Le guerre si fanno tra eserciti o fazioni armate, che ci piaccia o no. Di guerre è fatto il nostro passato, che ha trovato la pace sulle macerie. Di guerre sarà il nostro futuro, che cercherà la pace tra i cadaveri.
Questo è il punto. I morti. I morti non solo si contano, ma si pesano. Quanto pesa una ragazzina morta di inedia? Quanto un neonato dilaniato da un drone? Quanto un gruppo di affamati in coda per un tozzo di pane?

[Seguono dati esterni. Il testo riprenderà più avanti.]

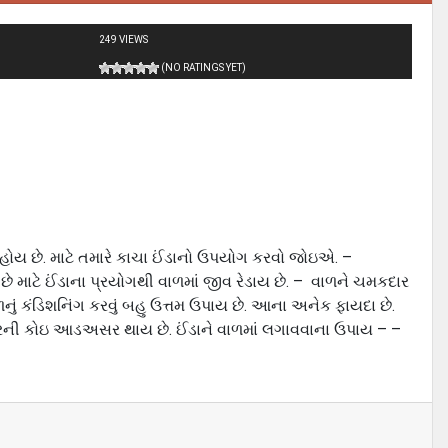
249 VIEWS
(NO RATINGS YET)
હોય છે. માટે તમારે કાચા ઈંડાનો ઉપયોગ કરવો જોઇએ. –
છે માટે ઈંડાના પ્રયોગથી વાળમાં જીવ રેડાય છે. – વાળને ચમકદાર
ું કંડિશનિંગ કરવું બહુ ઉત્તમ ઉપાય છે. આના અનેક ફાયદા છે.
ારની કોઇ આડઅસર થાય છે. ઈંડાને વાળમાં લગાવવાના ઉપાય – –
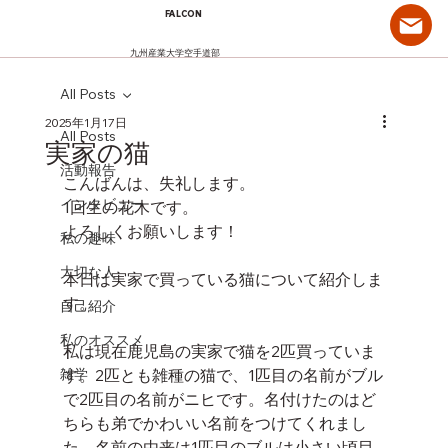
FALCON
九州産業大学空手道部
All Posts
2025年1月17日
All Posts
実家の猫
活動報告
こんばんは、失礼します。
インタビュー
1回生の花木です。
よろしくお願いします！
私の趣味
大切な人
本日は実家で買っている猫について紹介しま
す。
自己紹介
私のオススメ
私は現在鹿児島の実家で猫を2匹買っていま
雑学
す。2匹とも雑種の猫で、1匹目の名前がブル
で2匹目の名前がニヒです。名付けたのはど
ちらも弟でかわいい名前をつけてくれまし
た。名前の由来は1匹目のブルは小さい頃目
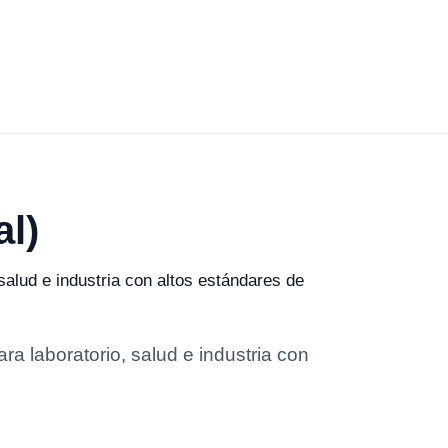
al)
salud e industria con altos estándares de
ra laboratorio, salud e industria con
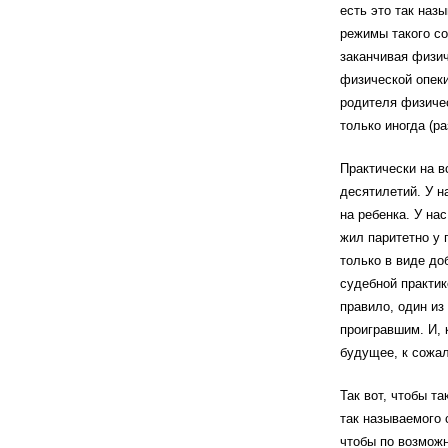
есть это так наз
режимы такого со
заканчивая физич
физической опеки
родителя физичес
только иногда (р
Практически на в
десятилетий. У н
на ребенка. У на
жил паритетно у 
только в виде до
судебной практик
правило, один из
проигравшим. И, 
будущее, к сожал
Так вот, чтобы т
так называемого 
чтобы по возможн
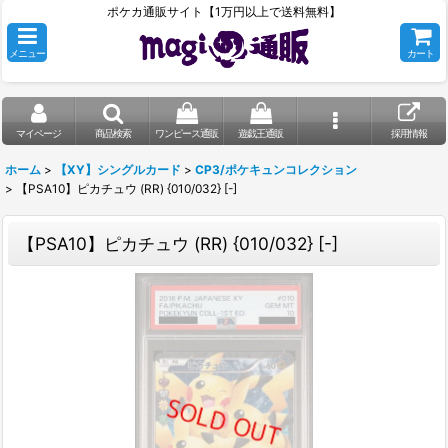
ポケカ通販サイト【1万円以上で送料無料】
メニュー
カート
マイページ
商品検索
ワンピース通販
遊戯王通販
採用情報
ホーム
>
【XY】シングルカード
>
CP3/ポケキュンコレクション
>
【PSA10】ピカチュウ (RR) {010/032} [-]
【PSA10】ピカチュウ (RR) {010/032} [-]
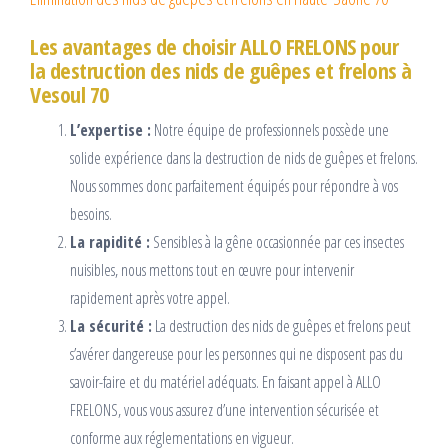
Les avantages de choisir ALLO FRELONS pour
la destruction des nids de guêpes et frelons à
Vesoul 70
L’expertise :
Notre équipe de professionnels possède une
solide expérience dans la destruction de nids de guêpes et frelons.
Nous sommes donc parfaitement équipés pour répondre à vos
besoins.
La rapidité :
Sensibles à la gêne occasionnée par ces insectes
nuisibles, nous mettons tout en œuvre pour intervenir
rapidement après votre appel.
La sécurité :
La destruction des nids de guêpes et frelons peut
s’avérer dangereuse pour les personnes qui ne disposent pas du
savoir-faire et du matériel adéquats. En faisant appel à ALLO
FRELONS, vous vous assurez d’une intervention sécurisée et
conforme aux réglementations en vigueur.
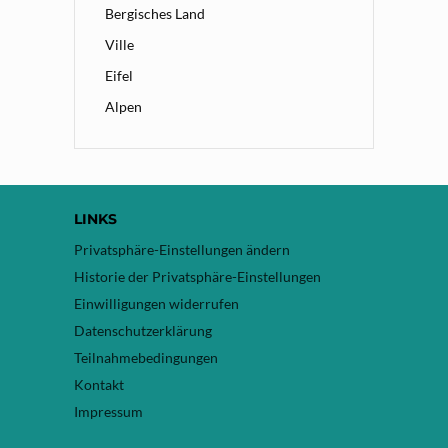
Bergisches Land
Ville
Eifel
Alpen
LINKS
Privatsphäre-Einstellungen ändern
Historie der Privatsphäre-Einstellungen
Einwilligungen widerrufen
Datenschutzerklärung
Teilnahmebedingungen
Kontakt
Impressum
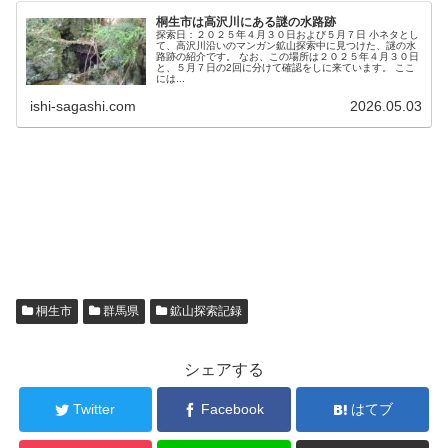
桐生市は高沢川にある謎の水路跡
探索日：２０２５年４月３０日および５月７日 小ネタとし
て、高沢川沿いのマンガン鉱山探索中に見つけた、謎の水
路跡の紹介です。 なお、この場所は２０２５年４月３０日
と、５月７日の2回に分けて確認をしに来ています。 ここ
には...
ishi-sagashi.com
2026.05.03
桐生市
群馬県
鉱山探索記録
シェアする
Twitter
Facebook
はてブ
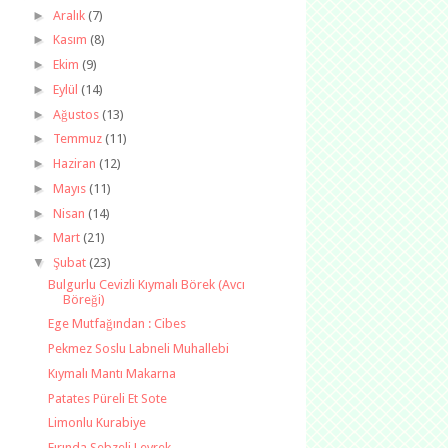
►
Aralık
(7)
►
Kasım
(8)
►
Ekim
(9)
►
Eylül
(14)
►
Ağustos
(13)
►
Temmuz
(11)
►
Haziran
(12)
►
Mayıs
(11)
►
Nisan
(14)
►
Mart
(21)
▼
Şubat
(23)
Bulgurlu Cevizli Kıymalı Börek (Avcı
Böreği)
Ege Mutfağından : Cibes
Pekmez Soslu Labneli Muhallebi
Kıymalı Mantı Makarna
Patates Püreli Et Sote
Limonlu Kurabiye
Fırında Sebzeli Levrek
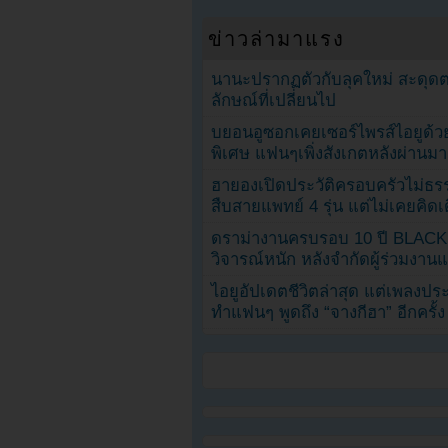
ข่าวล่ามาแรง
นานะปรากฏตัวกับลุคใหม่ สะดุด
ลักษณ์ที่เปลี่ยนไป
บยอนอูซอกเคยเซอร์ไพรส์ไอยูด้วย
พิเศษ แฟนๆเพิ่งสังเกตหลังผ่านมา
ฮายองเปิดประวัติครอบครัวไม่ธ
สืบสายแพทย์ 4 รุ่น แต่ไม่เคยคิ
ดราม่างานครบรอบ 10 ปี BLAC
วิจารณ์หนัก หลังจำกัดผู้ร่วมงาน
ไอยูอัปเดตชีวิตล่าสุด แต่เพลงป
ทำแฟนๆ พูดถึง “จางกีฮา” อีกครั้ง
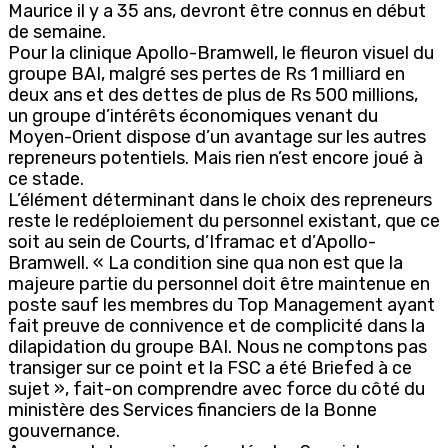
Maurice il y a 35 ans, devront être connus en début
de semaine.
Pour la clinique Apollo-Bramwell, le fleuron visuel du
groupe BAI, malgré ses pertes de Rs 1 milliard en
deux ans et des dettes de plus de Rs 500 millions,
un groupe d’intérêts économiques venant du
Moyen-Orient dispose d’un avantage sur les autres
repreneurs potentiels. Mais rien n’est encore joué à
ce stade.
L’élément déterminant dans le choix des repreneurs
reste le redéploiement du personnel existant, que ce
soit au sein de Courts, d’Iframac et d’Apollo-
Bramwell. « La condition sine qua non est que la
majeure partie du personnel doit être maintenue en
poste sauf les membres du Top Management ayant
fait preuve de connivence et de complicité dans la
dilapidation du groupe BAI. Nous ne comptons pas
transiger sur ce point et la FSC a été Briefed à ce
sujet », fait-on comprendre avec force du côté du
ministère des Services financiers de la Bonne
gouvernance.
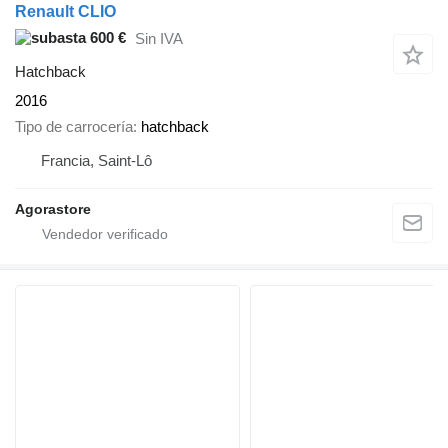
Renault CLIO
600 €
Sin IVA
Hatchback
2016
Tipo de carrocería
hatchback
Francia, Saint-Lô
Agorastore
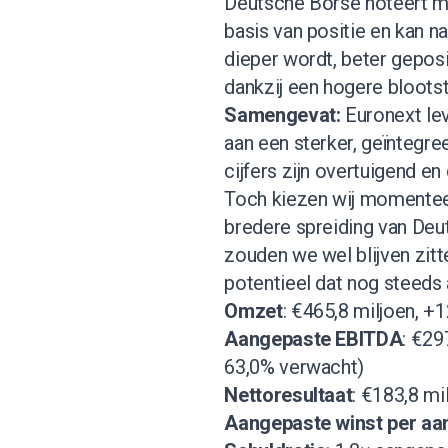
Deutsche Börse noteert mo
basis van positie en kan n
dieper wordt, beter gepos
dankzij een hogere blootst
Samengevat:
Euronext le
aan een sterker, geïntegre
cijfers zijn overtuigend en 
Toch kiezen wij momenteel
bredere spreiding van Deu
zouden we wel blijven zit
potentieel dat nog steeds 
Omzet
: €465,8 miljoen, +
Aangepaste EBITDA
: €29
63,0% verwacht)
Nettoresultaat
: €183,8 mi
Aangepaste winst per aa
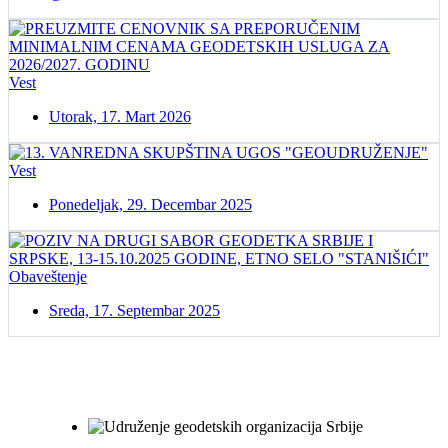
Vest
Utorak, 17. Mart 2026
Vest
Ponedeljak, 29. Decembar 2025
Obaveštenje
Sreda, 17. Septembar 2025
Postanite član našeg udruženja
Udruženje geodetskih organizacija Srbije!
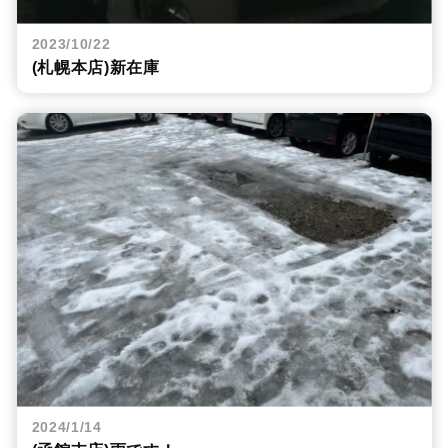
2023/10/22
(札幌本店)新在庫
2024/1/14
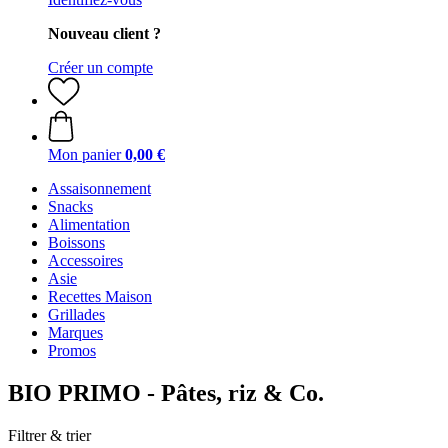
Nouveau client ?
Créer un compte
Mon panier
0,00 €
Assaisonnement
Snacks
Alimentation
Boissons
Accessoires
Asie
Recettes Maison
Grillades
Marques
Promos
BIO PRIMO - Pâtes, riz & Co.
Filtrer & trier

Offendere i partecipanti a Global Sumud Flotilla significa offendere noi stessi e il nostro senso di partecipazione. Cosa fa per la pace PinoBoss341 che sfotte i ragazzi che su una piccola barca sfuggono per miracolo a un drone incendiario? Fa poco meno, in termini criminali, di chi comanda quel drone e disinforma un mondo che non chiede altro di ingurgitare verità alternative ai terribili dati di fatto.
C’è un genocidio in atto e se lo si nega, o si è Netanyahu o si è lestofanti o si è con gli occhi foderati di mortadella.
Siamo oltre i distinguo e le chiacchiere da bar (è nato prima l’uovo o la gallina? Hanno fatto peggio i tagliagole di Hamas o i macellai dell’esercito israeliano?)
Siamo alla derisione di una pacifica voglia di testimoniare, alla assurdità di scegliere deliberatamente il più sbagliato dei posti sbagliati della storia: quello in cui ci si schiera contro chi si batte, gratis, per recuperare un minimo della nostra dignità di esseri umani.